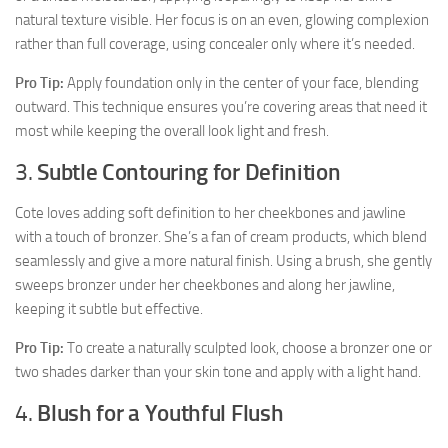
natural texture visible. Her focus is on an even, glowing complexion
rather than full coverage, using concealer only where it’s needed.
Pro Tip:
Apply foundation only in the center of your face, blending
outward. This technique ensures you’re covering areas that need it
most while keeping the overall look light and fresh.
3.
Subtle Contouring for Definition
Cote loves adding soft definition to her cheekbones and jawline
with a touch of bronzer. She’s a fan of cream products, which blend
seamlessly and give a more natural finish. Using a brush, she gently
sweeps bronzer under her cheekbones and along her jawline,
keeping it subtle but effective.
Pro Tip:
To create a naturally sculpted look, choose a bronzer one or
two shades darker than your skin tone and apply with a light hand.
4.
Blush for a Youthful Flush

····················

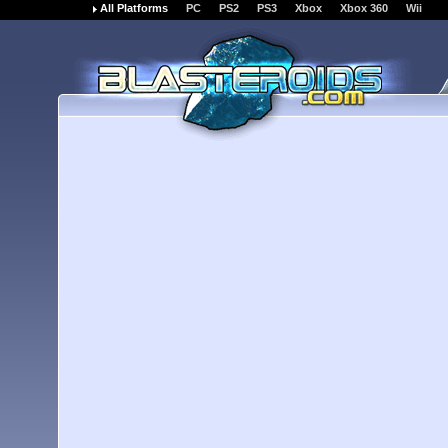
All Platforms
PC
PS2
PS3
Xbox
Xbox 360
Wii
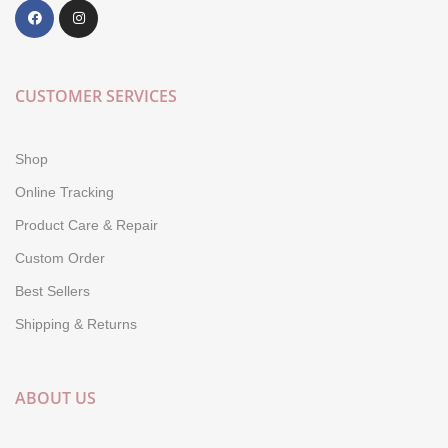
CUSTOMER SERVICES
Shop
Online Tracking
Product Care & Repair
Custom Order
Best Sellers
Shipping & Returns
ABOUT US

····················

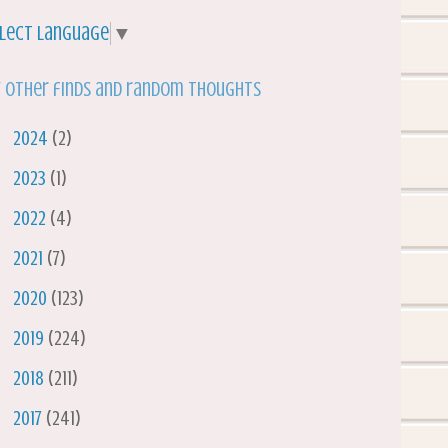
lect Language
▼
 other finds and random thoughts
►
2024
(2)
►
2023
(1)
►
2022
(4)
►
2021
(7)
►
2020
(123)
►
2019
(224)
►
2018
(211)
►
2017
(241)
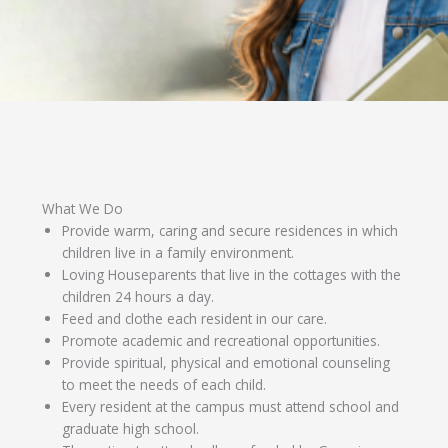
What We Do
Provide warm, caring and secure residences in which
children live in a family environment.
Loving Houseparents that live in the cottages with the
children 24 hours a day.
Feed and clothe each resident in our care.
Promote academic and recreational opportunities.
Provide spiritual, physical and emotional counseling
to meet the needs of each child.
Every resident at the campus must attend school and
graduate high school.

····················

What to work on — Retype only the stretch of lines above starting at the one with "to meet the needs of each child." and stopping at the one with "graduate high school.", exactly as written, with both kept.

Response —
to meet the needs of each child.
Every resident at the campus must attend school and
graduate high school.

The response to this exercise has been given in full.